# What's the next piece of kit you're snagging?



## GatodeCafe (Oct 12, 2010)

Me? I want an MC-303

Seventy bucks for endless hours of fucking cheesy mid-90s house bullshit? COUNT ME THE FUCK IN

but seriously it's not a terrible piece of kit for the price. Everybody deserves a groovebox, right?


----------



## Malcolm the Bear (Oct 12, 2010)

I really want to get a mic so I can start recording covers.  Probably gonna go with a classic SM-58.


----------



## greg-the-fox (Oct 12, 2010)

Getting this for my birthdayyyyyyyy


----------



## Tom Clamcy (Oct 19, 2010)

I've got my eye on a new 5 string bass.


----------



## Cam (Oct 19, 2010)

A new yamaha keyboard...

They get me frisky


----------



## Aden (Oct 19, 2010)

My new plan is to just go around to garage sales, find whatever instrument they have, and learn it.


----------



## LLiz (Oct 20, 2010)

My brand spanking new Kindle 3 (3G model) was delivered to me on Monday!
Fantastic device, amazing image quality and I can't believe it has free 3G web browsing, all for $189. 
I am going to have a lot of fun with this


----------



## Trance (Dec 9, 2010)

Ableton Live and possibly a Monome if I can gather up the money for one.  X[


----------



## i3ear (Dec 9, 2010)

GatodeCafe said:


> Me? I want an MC-303
> 
> Seventy bucks for endless hours of fucking cheesy mid-90s house bullshit? COUNT ME THE FUCK IN
> 
> but seriously it's not a terrible piece of kit for the price. Everybody deserves a groovebox, right?


 Cute :-D
Whell, you know the song: "Everyone needs a 303"

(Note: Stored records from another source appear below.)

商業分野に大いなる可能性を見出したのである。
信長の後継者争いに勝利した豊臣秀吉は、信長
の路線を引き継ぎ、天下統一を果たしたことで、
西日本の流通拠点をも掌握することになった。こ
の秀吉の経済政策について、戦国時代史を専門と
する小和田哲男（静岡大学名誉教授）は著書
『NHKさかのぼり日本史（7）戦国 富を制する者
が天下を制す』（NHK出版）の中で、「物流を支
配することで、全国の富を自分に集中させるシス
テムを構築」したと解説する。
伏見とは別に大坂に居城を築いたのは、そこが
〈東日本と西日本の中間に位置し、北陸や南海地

Try this one for size though:
http://www.youtube.com/watch?v=ucfdmipwm_E

Another little diddy I also want:
http://www.youtube.com/watch?v=ExWFwIK8ysg&feature=&p=D16F9EE8BBA74B0C&index=0&playnext=1
(Yes I mean the pedal he is using, not the guitar)

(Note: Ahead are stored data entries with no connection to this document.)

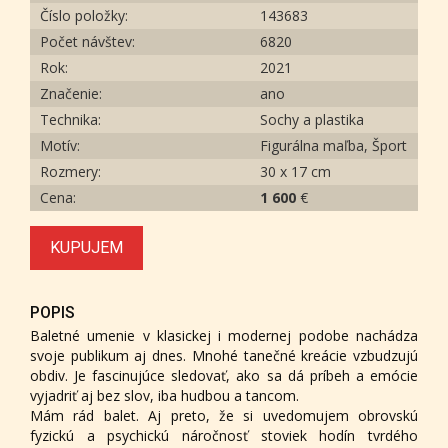
Číslo položky:
143683
Počet návštev:
6820
Rok:
2021
Značenie:
ano
Technika:
Sochy a plastika
Motív:
Figurálna maľba, Šport
Rozmery:
30 x 17 cm
Cena:
1 600
€
KUPUJEM
POPIS
Baletné umenie v klasickej i modernej podobe nachádza
svoje publikum aj dnes. Mnohé tanečné kreácie vzbudzujú
obdiv. Je fascinujúce sledovať, ako sa dá príbeh a emócie
vyjadriť aj bez slov, iba hudbou a tancom.
Mám rád balet. Aj preto, že si uvedomujem obrovskú
fyzickú a psychickú náročnosť stoviek hodín tvrdého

Though on the topic of guitars, a Telecaster would be pimp as shit.


----------



## Aden (Dec 9, 2010)

I just want an amp with distortion ._.


----------



## xiath (Dec 9, 2010)

greg-the-fox said:


> Getting this for my birthdayyyyyyyy



I have one of those!  They are great!  

My next pieces of gear will be a Audio-Technica At2020 microphone, a mixing board, and a mic stand so I don't sound like crap on my podcast.  That and for recording music.

The next instrument I have my eyes on is the Kurzweil PC3k keyboard.  Damn sexy.


----------